**Problem description**
Go through the data and report each line that holds the string "should".
========
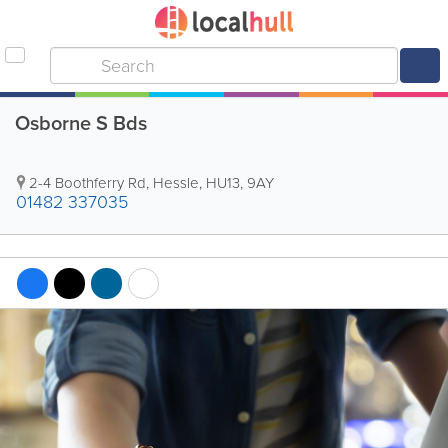
Osborne S Bds
2-4 Boothferry Rd
,
Hessle
,
HU13
,
9AY
01482 337035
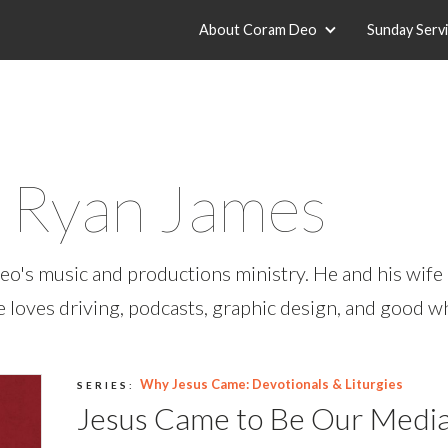
About Coram Deo
Sunday Serv
r Ryan James
o's music and productions ministry. He and his wife 
He loves driving, podcasts, graphic design, and good w
Why Jesus Came: Devotionals & Liturgies
SERIES:
Jesus Came to Be Our Medi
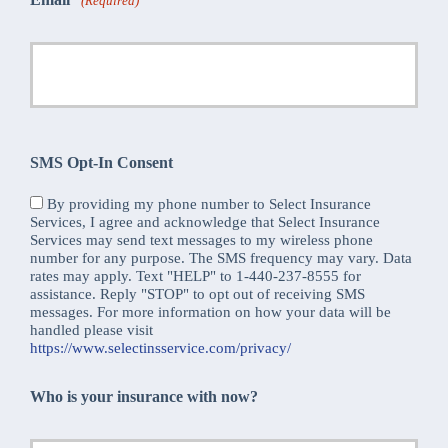
(Required)
SMS Opt-In Consent
By providing my phone number to Select Insurance
Services, I agree and acknowledge that Select Insurance
Services may send text messages to my wireless phone
number for any purpose. The SMS frequency may vary. Data
rates may apply. Text "HELP" to 1-440-237-8555 for
assistance. Reply "STOP" to opt out of receiving SMS
messages. For more information on how your data will be
handled please visit
https://www.selectinsservice.com/privacy/
Who is your insurance with now?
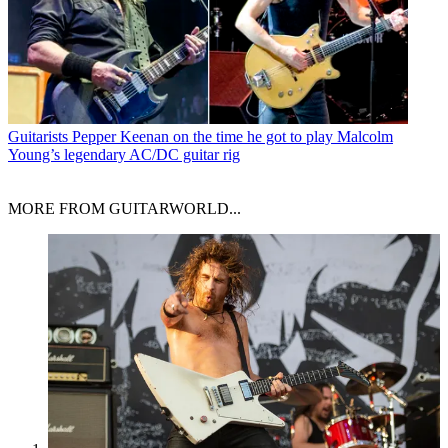
Guitarists
Pepper Keenan on the time he got to play Malcolm
Young’s legendary AC/DC guitar rig
MORE FROM GUITARWORLD...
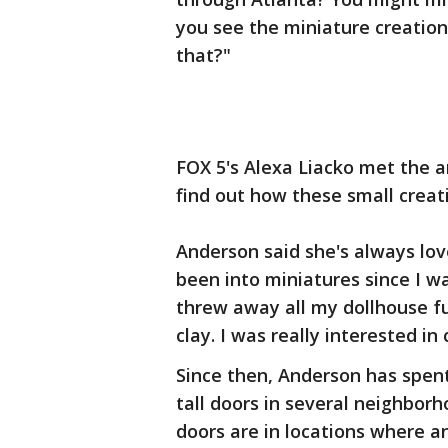
you see the miniature creatio
that?"
FOX 5's Alexa Liacko met the a
find out how these small creat
Anderson said she's always love
been into miniatures since I wa
threw away all my dollhouse f
clay. I was really interested in 
Since then, Anderson has spent
tall doors in several neighborh
doors are in locations where 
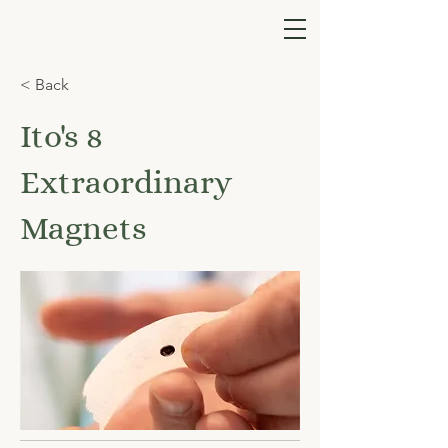
< Back
Ito's 8
Extraordinary
Magnets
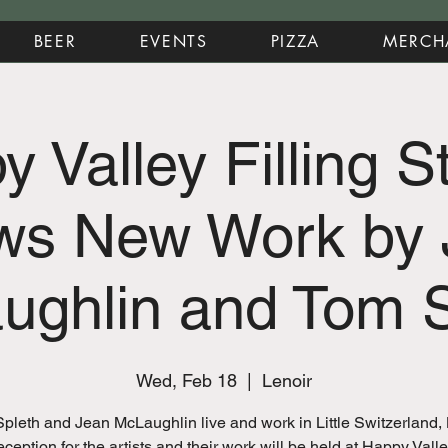
BEER
EVENTS
PIZZA
MERCH
 Valley Filling S
ws New Work by 
ughlin and Tom S
Wed, Feb 18
  |  
Lenoir
pleth and Jean McLaughlin live and work in Little Switzerland,
eception for the artists and their work will be held at Happy Valle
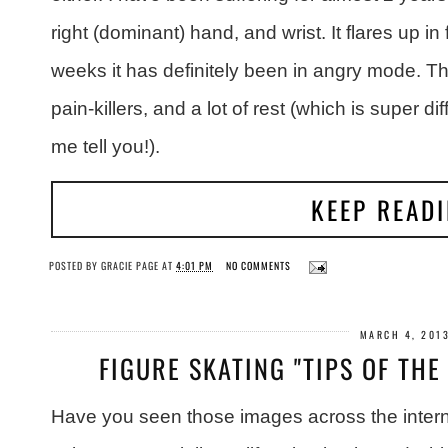
right (dominant) hand, and wrist. It flares up in
weeks it has definitely been in angry mode. Thi
pain-killers, and a lot of rest (which is super di
me tell you!).
KEEP READ
POSTED BY
GRACIE PAGE
AT
4:01 PM
NO COMMENTS
MARCH 4, 201
FIGURE SKATING "TIPS OF TH
Have you seen those images across the interne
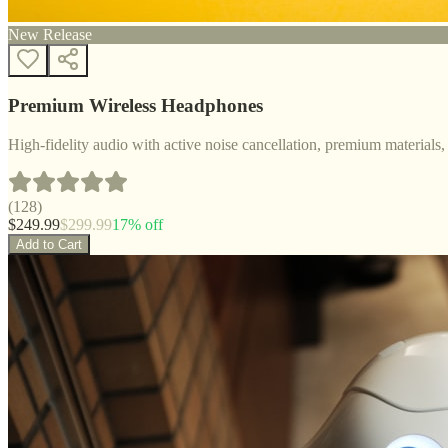
New Release
Premium Wireless Headphones
High-fidelity audio with active noise cancellation, premium materials, 
(
128
)
$
249.99
$
299.99
17
% off
Add to Cart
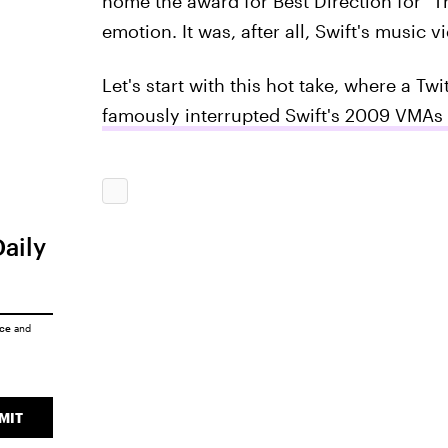
home the award for Best Direction for "T
emotion. It was, after all, Swift's music v
Let's start with this hot take, where a Twi
famously interrupted Swift's 2009 VMAs
Daily
ice
and
MIT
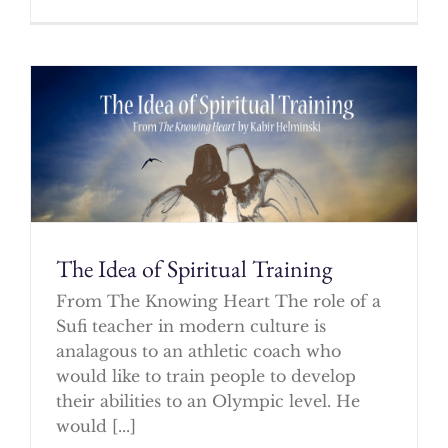
The Idea of Spiritual Training
From The Knowing Heart The role of a
Sufi teacher in modern culture is
analagous to an athletic coach who
would like to train people to develop
their abilities to an Olympic level. He
would [...]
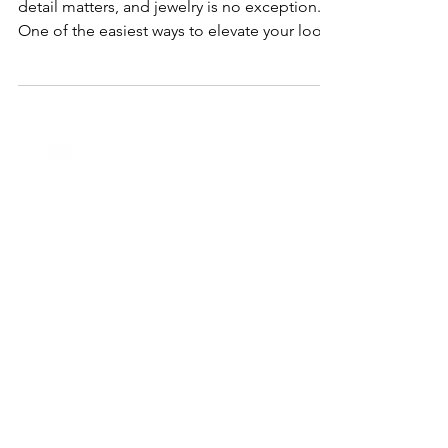
When it comes to special occasions, every
detail matters, and jewelry is no exception.
One of the easiest ways to elevate your look
is...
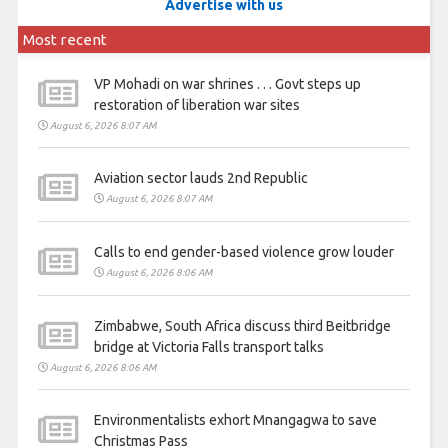
Advertise with us
Most recent
VP Mohadi on war shrines . . . Govt steps up
restoration of liberation war sites
August 6, 2026 8:07 AM
Aviation sector lauds 2nd Republic
August 6, 2026 8:07 AM
Calls to end gender-based violence grow louder
August 6, 2026 8:06 AM
Zimbabwe, South Africa discuss third Beitbridge
bridge at Victoria Falls transport talks
August 6, 2026 8:06 AM
Environmentalists exhort Mnangagwa to save
Christmas Pass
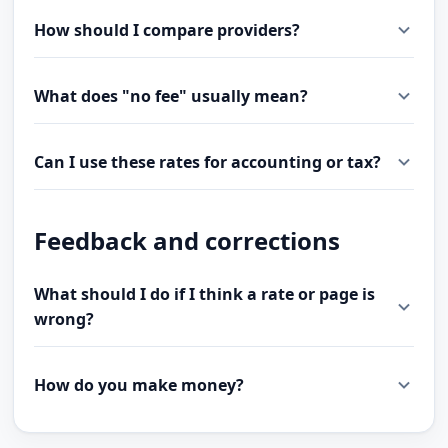
How should I compare providers?
What does "no fee" usually mean?
Can I use these rates for accounting or tax?
Feedback and corrections
What should I do if I think a rate or page is
wrong?
How do you make money?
========
**Result of this task**
How should I compare providers?
What should I do if I think a rate or page is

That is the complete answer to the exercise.